The US 2nd Court of Appeals upheld a decision against Apple yesterday, confirming that the company conspired with ebook publishers to raise prices and to break the back of Amazon’s pricing model. Apple has been ordered to pay $450 million to consumers as the result of a 2014 settlement agreement between attorneys for 33 states and the company. Apple still has the option to file another appeal, but it’s not clear if the company will actually do so.
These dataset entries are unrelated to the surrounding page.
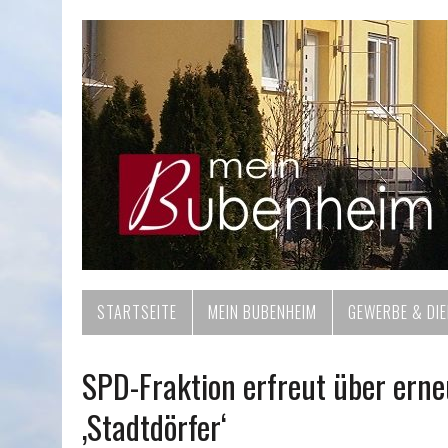
STARTSEITE
MEIN BUBENHEIM
GEWERBE & DI
SPD-Fraktion erfreut über ern
‚Stadtdörfer‘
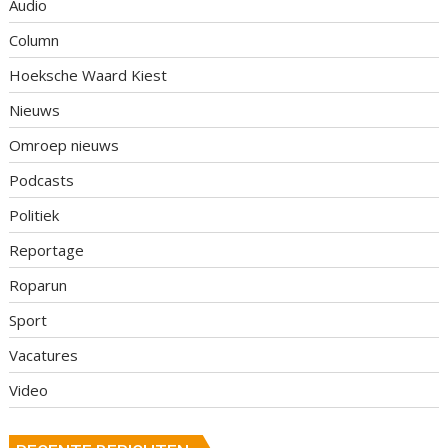
Audio
Column
Hoeksche Waard Kiest
Nieuws
Omroep nieuws
Podcasts
Politiek
Reportage
Roparun
Sport
Vacatures
Video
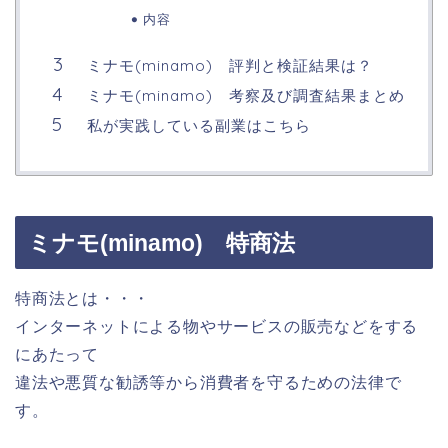
内容
ミナモ(minamo) 評判と検証結果は？
ミナモ(minamo) 考察及び調査結果まとめ
私が実践している副業はこちら
ミナモ(minamo) 特商法
特商法とは・・・
インターネットによる物やサービスの販売などをする
にあたって
違法や悪質な勧誘等から消費者を守るための法律で
す。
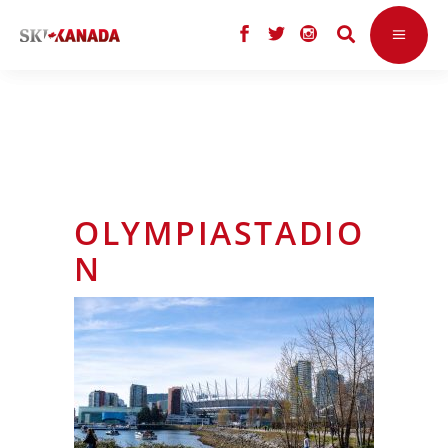
OLYMPIASTADIO
N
Apple, in typical Apple fashion, continues to deny that it did anything wrong or that it acted against the best interests of consumers, but the documents in the case have been read as painting a different picture. Judge Ann Livingston found that Apple was instrumental in requiring publishers to shift to a so-called agency pricing model (which the publishers wanted to do anyway). Under the agency model, the publishers set book prices, not the retailer.
This broke Amazon’s previous practice of setting a $9.99 purchase price, even if the publisher wanted to sell a book for, say, $15 wholesale. To assuage publisher objections, Amazon had actually paid them the higher wholesale purchase price, but sold the book for less money on its own site. Publishers hated this model, even though they got the wholesale price they wanted, because they believed it taught consumers to devalue ebooks and pay less money for book copies than they might otherwise get.
As Livingston writes: “Apple created a second requirement: publishers must switch all of their other e-book retailers— including Amazon—to an agency pricing model. The result would be that Apple would not need to compete with Amazon on price and publishers would be able to eliminate Amazon’s $9.99 pricing.”
Apple is accused of conspiring with a number of publishers, including the Hachette Book Group Inc, News Corp’s HarperCollins Publishers LLC, Penguin Group Inc, CBS Corp’s Simon & Schuster Inc and MacMillan. The decision hasn’t been without some controversy, with dissenting judge Dennis Jacobs pointing out that prior to Apple’s entry into the market, Amazon controlled an estimated 90% of the ebook business. Disrupting an alleged monopoly with illegal collusion, however, is still illegal, and Apple’s actions unquestionably raised ebook prices. Livingston considered Jacobs argument but rejected it, writing that the theory: “endorses a concept of marketplace vigilantism that is wholly foreign to the antitrust laws.”
Since the initial ruling, ebook prices have generally returned to $9.99 and at least some of the publishers in question have been temporarily banned from using the agency model to set book pricing. The question of who should set the retail price of ebooks, the publisher or the bookseller, is likely to remain contentious, particularly once the current ban expires.